Young Nam Chun – One of the best experts on this subject based on the ideXlab platform.

  • System development and analysis for producing high quality gas and activated sludge char
    Journal of Mechanical Science and Technology, 2012
    Co-Authors: Young Nam Chun, Seong Cheon Kim, Kunio Yoshikawa
    Abstract:

    For energy and resource utilization of dried sewage sludge, an integrated system with in-line connection of pyrolysis gasifier, plasma reformer, and fixed bed adsorber was developed. The plasma reformer was set to improve producer gas yield by destructing tar released from the pyrolysis gasifier. The fixed bed adsorber filled with the sludge char produced from the pyrolysis gasifier was installed for Adsorption of un-treated tar. The pyrolysis gasifier produced sludge char, tar and gas. The sludge char showed 98.1 m^2/g of specific surface area and 63.49 Å of mean pore size, which had a good distribution of micropore and mesopore with superior Adsorption rate of light PAH tar. The concentrations of gravimetric tar and total light tar were 26.3 g/Nm^3 and 10.9 g/Nm^3, respectively.
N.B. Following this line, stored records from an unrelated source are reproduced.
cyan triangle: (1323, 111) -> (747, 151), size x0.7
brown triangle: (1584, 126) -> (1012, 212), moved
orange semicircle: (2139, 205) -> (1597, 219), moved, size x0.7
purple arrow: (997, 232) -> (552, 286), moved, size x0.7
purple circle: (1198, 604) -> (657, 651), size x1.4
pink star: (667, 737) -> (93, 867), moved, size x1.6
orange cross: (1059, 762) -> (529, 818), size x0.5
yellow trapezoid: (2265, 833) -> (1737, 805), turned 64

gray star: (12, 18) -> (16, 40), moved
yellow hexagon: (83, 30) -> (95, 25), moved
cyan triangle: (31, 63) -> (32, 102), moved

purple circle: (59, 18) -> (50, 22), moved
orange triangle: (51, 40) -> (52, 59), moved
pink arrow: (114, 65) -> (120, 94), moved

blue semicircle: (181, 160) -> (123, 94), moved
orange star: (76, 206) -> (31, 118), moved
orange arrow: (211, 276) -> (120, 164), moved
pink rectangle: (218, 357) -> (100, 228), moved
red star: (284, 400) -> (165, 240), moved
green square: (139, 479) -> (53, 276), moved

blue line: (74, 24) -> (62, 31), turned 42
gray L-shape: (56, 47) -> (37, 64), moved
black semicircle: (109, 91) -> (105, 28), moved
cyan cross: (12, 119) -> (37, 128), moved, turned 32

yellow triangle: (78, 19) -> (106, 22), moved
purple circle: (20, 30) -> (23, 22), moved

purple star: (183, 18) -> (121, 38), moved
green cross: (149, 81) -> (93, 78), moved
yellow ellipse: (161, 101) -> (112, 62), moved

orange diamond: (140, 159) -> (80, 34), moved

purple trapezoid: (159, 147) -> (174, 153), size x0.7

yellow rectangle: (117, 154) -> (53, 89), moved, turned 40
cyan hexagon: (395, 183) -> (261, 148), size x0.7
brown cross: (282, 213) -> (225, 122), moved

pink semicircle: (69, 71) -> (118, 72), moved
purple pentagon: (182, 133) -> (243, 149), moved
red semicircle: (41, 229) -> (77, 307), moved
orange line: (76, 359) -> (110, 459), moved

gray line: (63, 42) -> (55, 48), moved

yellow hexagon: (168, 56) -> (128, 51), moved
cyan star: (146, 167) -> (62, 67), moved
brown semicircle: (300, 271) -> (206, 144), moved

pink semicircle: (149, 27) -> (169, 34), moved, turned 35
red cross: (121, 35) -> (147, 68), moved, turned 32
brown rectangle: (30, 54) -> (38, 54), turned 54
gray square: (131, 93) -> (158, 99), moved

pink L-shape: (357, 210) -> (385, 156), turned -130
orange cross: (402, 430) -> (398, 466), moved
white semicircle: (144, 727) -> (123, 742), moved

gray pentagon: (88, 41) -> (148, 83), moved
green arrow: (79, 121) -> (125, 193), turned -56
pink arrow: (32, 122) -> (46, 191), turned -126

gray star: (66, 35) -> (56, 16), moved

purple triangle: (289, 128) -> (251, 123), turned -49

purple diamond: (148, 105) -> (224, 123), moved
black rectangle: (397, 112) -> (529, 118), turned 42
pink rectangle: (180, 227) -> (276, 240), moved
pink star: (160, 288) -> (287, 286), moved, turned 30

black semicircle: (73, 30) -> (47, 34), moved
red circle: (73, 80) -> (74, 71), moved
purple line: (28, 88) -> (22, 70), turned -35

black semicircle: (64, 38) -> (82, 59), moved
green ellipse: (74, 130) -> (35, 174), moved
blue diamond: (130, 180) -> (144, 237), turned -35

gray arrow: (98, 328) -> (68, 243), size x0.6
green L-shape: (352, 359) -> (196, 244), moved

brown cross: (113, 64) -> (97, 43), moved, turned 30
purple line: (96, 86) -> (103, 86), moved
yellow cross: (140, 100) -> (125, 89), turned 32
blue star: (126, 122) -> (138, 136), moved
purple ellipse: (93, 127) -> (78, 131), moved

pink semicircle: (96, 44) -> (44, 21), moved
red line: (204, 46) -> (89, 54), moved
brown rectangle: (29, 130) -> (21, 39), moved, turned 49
The analyzed light tar was in the order of benzene, naphthalene, benzonitrile, benzeneacetonitrile, anthracene and pyrene. Produced gas was composed of hydrogen, carbon monoxide, methane, and carbon dioxide. The plasma reformer displayed 83.2% of removal efficiency with 4.4 g/Nm^3 of gravimetric tar at the outlet due to tar cracking and steam reforming reaction. The total amount of light tar was 1.3 g/Nm^3. Among the reforming gas, the concentration of hydrogen, carbon monoxide, and methane was increased. Gravimetric tar at the outlet of the adsorber was 0.5 g/Nm^3, which was 88.6% of removal efficiency. The total amount of light tar was 0.39 g/Nm^3. Gas analysis results at the exit showed 50.5% H_2, 21.9% CO, 10.5% CH_4, 7.7% CO_2 and 0.1% C_2H_2 with a higher heating value of 13,482 kJ/Nm^3. Therefore, sewage sludge can be converted into energy and resource by pyrolysis and gasification since the producer gas and sludge char could be utilized in a heat engine and Adsorption Tower for tar removal, respectively.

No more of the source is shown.